Trainingskurse an der IRDC Academy zieht Chirurgen aus aller Welt an

Internationalen Trainingskurs an der IRDC Academy gibt es seit fünf Jahren 700 Fachmediziner nutzten Angebot

Teilnehmer aus Ägypten, der Türkei, Polen, Griechenland, Deutschland, Saudi Arabien und weiteren Nationen waren jetzt erneut an die Pleiße gereist, um einen Trainingskurs im hier ansässigen internationalen Referenz- und Entwicklungszentrum für Operationstechnologien (IRDC) zu absolvieren. Immerhin entwickeln im IRDC Forschungsstätten, Kliniken und Unternehmen der Medizintechnik den OP-Saal der Zukunft.

International also besonders gefragt: Die Chirurgie-Trainingskurse der IRDC Academy, die es seit fünf Jahren gibt. Mehr als 700 Teilnehmer aus 25 Nationen hätten sie bereits genutzt, bilanziert IRDC-Centre Managerin Iris Gollnick. Dabei hätten sich die Kurse für die spezialchirurgischen Fächer verändert, würden heute "mehr an Simulatoren, die man sonst etwa aus der Luftfahrt kennt" erinnern. "Große Fortschritte wurden wohl auch bei den Modellen erreicht, an denen operiert wird", sagt sie. "Wir haben heute künstliche Trainingssysteme für Hals, Nase und Ohr. Selbst Millimeter-Strukturen wie die Nasennebenhöhlen oder Gehörknöchelchen sind lebensecht abgebildet. Wichtige Effekte wie Blutungen oder krankhafte Veränderungen können simuliert werden." Modelle-Hersteller und IRDC-Partner sei dabei übrigens die Leipziger Phacon GmbH.

Die Crew eines OP-Saals müsse künftig indes mehr beherrschen, als "nur" gut zu operieren.
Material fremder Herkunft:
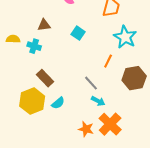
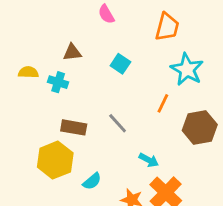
brown rectangle: (45, 78) -> (74, 127), turned -36
gray line: (91, 83) -> (118, 123), moved
cyan semicircle: (58, 103) -> (92, 181), moved

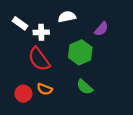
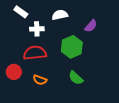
white rectangle: (20, 23) -> (21, 12), moved
red semicircle: (39, 59) -> (35, 53), turned 120
red circle: (23, 94) -> (14, 72), moved

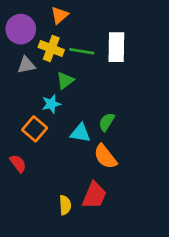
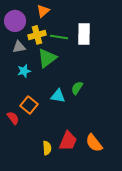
yellow cross: (51, 48) -> (37, 35), turned -36
green triangle: (65, 80) -> (47, 58), size x1.5
cyan star: (51, 104) -> (24, 71), moved
orange square: (35, 129) -> (29, 105), moved
orange semicircle: (105, 157) -> (94, 143), moved

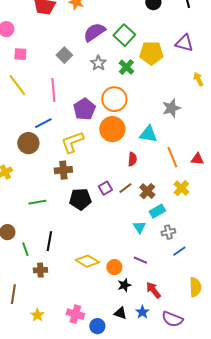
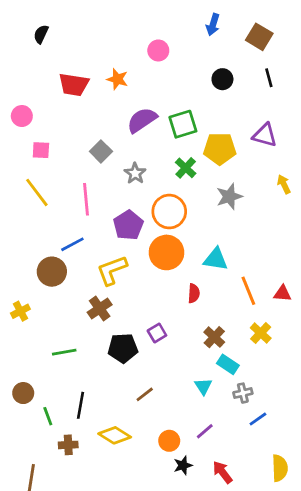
green square: (124, 35) -> (183, 124), turned 30
gray star: (98, 63) -> (135, 173), moved
gray star: (171, 108) -> (229, 197), moved
brown cross: (63, 170) -> (100, 308), turned -30
brown line: (125, 188) -> (145, 394), moved
cyan rectangle: (157, 211) -> (228, 364), turned 63
purple line: (140, 260) -> (205, 431), turned -64
yellow diamond: (87, 261) -> (115, 435), moved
Heute spiele im chirurgischen Cockpit nicht zuletzt die, Software eine immer größere Rolle. "Phasenweise übernimmt heute ein Navigationscomputer die Orientierung, der Operateur wechselt in eine Kontrollfunktion", so Gero Strauß, der als HNO-Chirurg die Kurse seit 2009 begleitet. ,,Wir trainieren deshalb im Simulator immer wieder gezielt Fehler und Ausfalle dieser – eigentlich sehr zuverlässigen - Systeme, um im Notfall darauf vorbereitet zu sein, auch ohne Instrumentennavigation sicher ans Ziel zu kommen." Zudem sei die Zielgruppe für OP-Simulationen größer geworden. "Wir bieten heute Module für OP-Schwestern, Anästhesisten und OP-Manager an. Fehlervermeidung und bessere Abläufe können nur noch im Zusammenspiel aller Beteiligter erreicht werden", so Gollnick. Selbst das will geübt sein: Kommunikation im Cockpit, Verantwortlichkeiten und die damit verbundene Fehlerkultur seien Motivation für weitere Module, die heute angehenden Chirurgen beigebracht werden. Hier habe die Chirurgie einiges nachzuholen, denkt Strauß. Mit dem Unternehmen Surgical Process Institute, mit Hilfe der Luftfahrt (Lufthansa) und Psychologie (TU Berlin) setze das IRDC diese Philosophie um. Geleitet werde diese spezielle Form des Trainings übrigens von Hans Ulrich Baier, einst Ausbildungspilot der Deutschen Lufthansa. - Die Teilnehmer des jetzigen Kurses waren am Ende voll des Lobes. Und Referenten wie der Inder Doktor Janakiram versicherten, alles daran zu setzen, nächstes Jahr erneut dabei zu sein.